I'm nobody to compete with Alan Brown. He sure has better credentials then I, however I am surprised at his assessment of the RS2 which I think you'd be hard pressed to find a negative review of.

I just don't think you need to spend $12,000 or even $6000 to get a great projector.

Just punch in the projector your considering and read reviews and forums to get a idea.

And one more thing. What does Alan mean when he says, "but the intra-image contrast, detail, and depth of image simply stunk" (for the RS2)

What kind of gibberish nonsense is that. Intra image contrast, gimmie me a break.
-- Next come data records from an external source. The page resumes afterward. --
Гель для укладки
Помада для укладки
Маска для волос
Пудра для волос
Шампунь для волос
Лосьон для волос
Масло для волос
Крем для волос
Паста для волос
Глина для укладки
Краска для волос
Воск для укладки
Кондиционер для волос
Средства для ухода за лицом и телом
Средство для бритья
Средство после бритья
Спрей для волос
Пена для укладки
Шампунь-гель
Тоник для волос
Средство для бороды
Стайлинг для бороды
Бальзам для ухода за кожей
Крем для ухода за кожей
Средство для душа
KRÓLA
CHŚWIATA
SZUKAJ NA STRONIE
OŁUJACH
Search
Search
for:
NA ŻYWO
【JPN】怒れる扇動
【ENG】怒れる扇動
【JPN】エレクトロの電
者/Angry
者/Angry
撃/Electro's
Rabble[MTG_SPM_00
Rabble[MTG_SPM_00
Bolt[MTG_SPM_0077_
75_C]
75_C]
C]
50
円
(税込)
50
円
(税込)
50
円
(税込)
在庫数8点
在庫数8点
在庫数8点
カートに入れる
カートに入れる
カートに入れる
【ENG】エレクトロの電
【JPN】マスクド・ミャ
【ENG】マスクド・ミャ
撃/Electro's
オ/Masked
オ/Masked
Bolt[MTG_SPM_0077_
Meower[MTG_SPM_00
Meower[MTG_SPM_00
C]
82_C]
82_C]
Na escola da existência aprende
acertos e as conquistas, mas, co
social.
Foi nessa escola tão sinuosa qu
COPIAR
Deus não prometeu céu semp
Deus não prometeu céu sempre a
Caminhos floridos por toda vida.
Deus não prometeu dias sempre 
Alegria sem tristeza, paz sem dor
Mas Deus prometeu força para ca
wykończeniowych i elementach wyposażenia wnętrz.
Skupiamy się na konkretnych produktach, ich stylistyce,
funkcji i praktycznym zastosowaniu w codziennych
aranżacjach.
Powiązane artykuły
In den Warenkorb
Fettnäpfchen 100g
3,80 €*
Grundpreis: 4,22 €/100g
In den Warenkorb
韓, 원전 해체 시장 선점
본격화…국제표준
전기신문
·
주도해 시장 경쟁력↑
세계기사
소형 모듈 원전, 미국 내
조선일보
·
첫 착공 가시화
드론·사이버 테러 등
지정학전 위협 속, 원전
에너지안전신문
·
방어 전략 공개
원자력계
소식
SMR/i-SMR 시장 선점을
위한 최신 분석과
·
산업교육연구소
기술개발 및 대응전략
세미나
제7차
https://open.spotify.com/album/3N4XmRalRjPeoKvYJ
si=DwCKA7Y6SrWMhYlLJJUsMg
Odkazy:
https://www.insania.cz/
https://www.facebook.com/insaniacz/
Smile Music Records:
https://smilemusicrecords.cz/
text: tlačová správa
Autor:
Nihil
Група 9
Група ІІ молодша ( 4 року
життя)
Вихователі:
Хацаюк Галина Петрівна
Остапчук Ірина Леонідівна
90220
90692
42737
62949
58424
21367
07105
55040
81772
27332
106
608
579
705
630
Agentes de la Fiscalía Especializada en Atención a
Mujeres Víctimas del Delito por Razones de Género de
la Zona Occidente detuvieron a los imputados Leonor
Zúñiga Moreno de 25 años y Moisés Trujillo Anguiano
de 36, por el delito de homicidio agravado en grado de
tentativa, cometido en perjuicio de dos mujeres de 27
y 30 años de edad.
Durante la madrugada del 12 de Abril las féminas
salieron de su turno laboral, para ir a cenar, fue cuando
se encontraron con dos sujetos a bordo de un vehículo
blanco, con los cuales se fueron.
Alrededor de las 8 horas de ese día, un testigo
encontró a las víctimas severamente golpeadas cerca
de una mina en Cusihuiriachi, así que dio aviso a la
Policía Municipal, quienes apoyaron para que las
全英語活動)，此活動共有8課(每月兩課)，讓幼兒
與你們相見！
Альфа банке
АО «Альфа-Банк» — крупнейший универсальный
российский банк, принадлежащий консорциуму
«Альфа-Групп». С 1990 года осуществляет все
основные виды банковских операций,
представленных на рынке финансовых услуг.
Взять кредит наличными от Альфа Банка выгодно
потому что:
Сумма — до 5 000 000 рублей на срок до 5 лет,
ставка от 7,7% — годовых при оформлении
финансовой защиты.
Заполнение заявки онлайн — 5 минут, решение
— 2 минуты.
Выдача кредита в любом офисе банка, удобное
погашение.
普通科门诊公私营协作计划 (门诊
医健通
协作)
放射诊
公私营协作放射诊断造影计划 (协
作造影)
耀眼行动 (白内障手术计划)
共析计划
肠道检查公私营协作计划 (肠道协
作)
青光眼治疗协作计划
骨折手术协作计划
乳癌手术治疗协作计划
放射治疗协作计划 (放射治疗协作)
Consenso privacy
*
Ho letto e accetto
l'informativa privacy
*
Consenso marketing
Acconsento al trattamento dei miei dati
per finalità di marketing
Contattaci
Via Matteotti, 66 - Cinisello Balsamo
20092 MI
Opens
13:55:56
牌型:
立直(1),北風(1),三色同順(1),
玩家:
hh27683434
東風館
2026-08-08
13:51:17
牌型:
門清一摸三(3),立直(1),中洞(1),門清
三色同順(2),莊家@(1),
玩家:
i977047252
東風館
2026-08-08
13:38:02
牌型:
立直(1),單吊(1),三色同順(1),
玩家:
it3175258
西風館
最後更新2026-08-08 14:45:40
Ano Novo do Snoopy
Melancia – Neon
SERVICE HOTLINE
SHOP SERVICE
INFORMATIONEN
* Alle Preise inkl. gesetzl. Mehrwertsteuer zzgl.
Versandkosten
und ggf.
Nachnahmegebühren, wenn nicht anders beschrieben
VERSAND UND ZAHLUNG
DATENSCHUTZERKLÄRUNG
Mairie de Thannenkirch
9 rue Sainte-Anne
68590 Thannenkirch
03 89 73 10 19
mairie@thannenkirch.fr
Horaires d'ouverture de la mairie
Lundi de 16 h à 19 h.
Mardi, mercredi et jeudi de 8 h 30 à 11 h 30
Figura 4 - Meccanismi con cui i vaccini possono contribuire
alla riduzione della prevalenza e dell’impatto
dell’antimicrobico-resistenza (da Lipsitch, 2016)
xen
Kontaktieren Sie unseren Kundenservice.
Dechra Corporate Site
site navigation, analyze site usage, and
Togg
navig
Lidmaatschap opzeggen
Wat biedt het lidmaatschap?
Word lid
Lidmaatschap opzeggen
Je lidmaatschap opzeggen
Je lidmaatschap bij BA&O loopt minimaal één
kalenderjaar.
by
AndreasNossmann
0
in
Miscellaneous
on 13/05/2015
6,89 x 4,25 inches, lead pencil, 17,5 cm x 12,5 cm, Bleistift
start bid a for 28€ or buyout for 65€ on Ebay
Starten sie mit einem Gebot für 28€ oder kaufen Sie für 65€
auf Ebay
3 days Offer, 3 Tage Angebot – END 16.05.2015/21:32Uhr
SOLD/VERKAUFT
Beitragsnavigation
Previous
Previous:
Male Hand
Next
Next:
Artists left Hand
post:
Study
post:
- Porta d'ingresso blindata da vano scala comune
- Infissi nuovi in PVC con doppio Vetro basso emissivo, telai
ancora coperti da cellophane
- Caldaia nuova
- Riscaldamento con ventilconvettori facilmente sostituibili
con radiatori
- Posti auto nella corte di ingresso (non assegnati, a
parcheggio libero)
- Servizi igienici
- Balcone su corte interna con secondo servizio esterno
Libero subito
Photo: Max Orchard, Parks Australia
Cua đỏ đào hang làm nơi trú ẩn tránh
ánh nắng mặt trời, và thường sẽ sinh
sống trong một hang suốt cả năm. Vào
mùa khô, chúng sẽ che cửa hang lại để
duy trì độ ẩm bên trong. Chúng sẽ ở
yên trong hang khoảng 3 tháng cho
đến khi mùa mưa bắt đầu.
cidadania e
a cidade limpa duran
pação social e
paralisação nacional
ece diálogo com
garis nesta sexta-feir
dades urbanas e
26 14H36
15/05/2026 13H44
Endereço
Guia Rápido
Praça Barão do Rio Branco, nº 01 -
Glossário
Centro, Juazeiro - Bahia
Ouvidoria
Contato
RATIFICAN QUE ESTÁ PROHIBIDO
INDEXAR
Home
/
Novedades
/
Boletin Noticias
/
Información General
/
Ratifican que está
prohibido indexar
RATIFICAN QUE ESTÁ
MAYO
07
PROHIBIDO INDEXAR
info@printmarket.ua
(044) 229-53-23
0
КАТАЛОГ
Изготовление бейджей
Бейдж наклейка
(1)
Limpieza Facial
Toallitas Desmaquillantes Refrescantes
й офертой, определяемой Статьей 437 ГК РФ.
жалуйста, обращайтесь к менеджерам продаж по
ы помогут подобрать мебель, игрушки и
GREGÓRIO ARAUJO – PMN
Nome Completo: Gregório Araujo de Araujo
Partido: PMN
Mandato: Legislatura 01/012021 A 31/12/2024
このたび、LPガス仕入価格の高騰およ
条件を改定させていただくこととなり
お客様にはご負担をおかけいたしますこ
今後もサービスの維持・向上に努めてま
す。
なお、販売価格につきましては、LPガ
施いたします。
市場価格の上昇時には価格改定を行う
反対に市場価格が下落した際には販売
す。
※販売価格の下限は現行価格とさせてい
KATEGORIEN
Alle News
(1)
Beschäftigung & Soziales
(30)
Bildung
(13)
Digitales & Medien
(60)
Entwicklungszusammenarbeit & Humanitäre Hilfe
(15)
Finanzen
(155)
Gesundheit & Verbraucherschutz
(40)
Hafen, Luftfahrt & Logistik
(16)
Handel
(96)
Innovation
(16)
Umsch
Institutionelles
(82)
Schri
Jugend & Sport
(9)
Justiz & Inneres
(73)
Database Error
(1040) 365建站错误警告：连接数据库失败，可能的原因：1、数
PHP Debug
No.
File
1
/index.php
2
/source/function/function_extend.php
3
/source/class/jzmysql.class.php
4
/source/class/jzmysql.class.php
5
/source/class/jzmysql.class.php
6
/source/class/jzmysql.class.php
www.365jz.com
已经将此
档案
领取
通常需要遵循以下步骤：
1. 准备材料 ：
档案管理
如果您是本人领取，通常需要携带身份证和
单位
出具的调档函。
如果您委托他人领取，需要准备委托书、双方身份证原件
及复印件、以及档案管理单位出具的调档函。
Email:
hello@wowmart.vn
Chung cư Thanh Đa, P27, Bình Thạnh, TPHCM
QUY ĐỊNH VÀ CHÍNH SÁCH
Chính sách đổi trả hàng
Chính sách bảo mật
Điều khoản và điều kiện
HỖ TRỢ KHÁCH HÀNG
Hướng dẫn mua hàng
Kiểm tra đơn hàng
Find me a review that said the same.

my 2 cents.


----------



## roryhinds (Sep 1, 2010)

yeah I'm still leaning towards the JVC.

From what I can tell the Samsung can only do 10,000 : 1 contrast on the 800 model and 12,000:1 on the 900 model which compared to the 30,000:1 on the JVC HD100 isn't a good selling point.

But I'm also flipping between just getting a Plasma as the new Panasonic VT25 has a 5,000,000:1 and does 600Hz and in my room I could always have both a Plasma and Projector by having a screen I can pull down in front of the plasma.

Decisions.. decisions..


----------



## Hagar1 (Sep 18, 2009)

That's what I did. I have a Panasonic LCD 56" and a screen that just drops down in front of it when I want to watch a movie in all its glory.


----------



## roryhinds (Sep 1, 2010)

Hey Graham, what projector screen did you get?


----------



## Hagar1 (Sep 18, 2009)

I got a Da-lite 119" 1.0 gain







[/IMG]

And a calibration I did a month or so ago of my RS2







[/IMG]

I don't have the Klipschorn anymore:unbelievable:

I can post my la scala's and the rest if you want to see my media room.


----------



## roryhinds (Sep 1, 2010)

Thanks Graham, this is really helpful.

My room has no window as its in a basement so I can totally control my lighting... do you think I need a 1.0 gain screen?

Cheers
Rory


----------



## Hagar1 (Sep 18, 2009)

I really hate to give specific advice. I think I would of preferred a 1.1 or 1.2 for the lower power RS2 but my 1.0 works well. 

You might try looking at this site for guidance.

http://www.da-lite.com/dalitehometheater/products/selecting.php


----------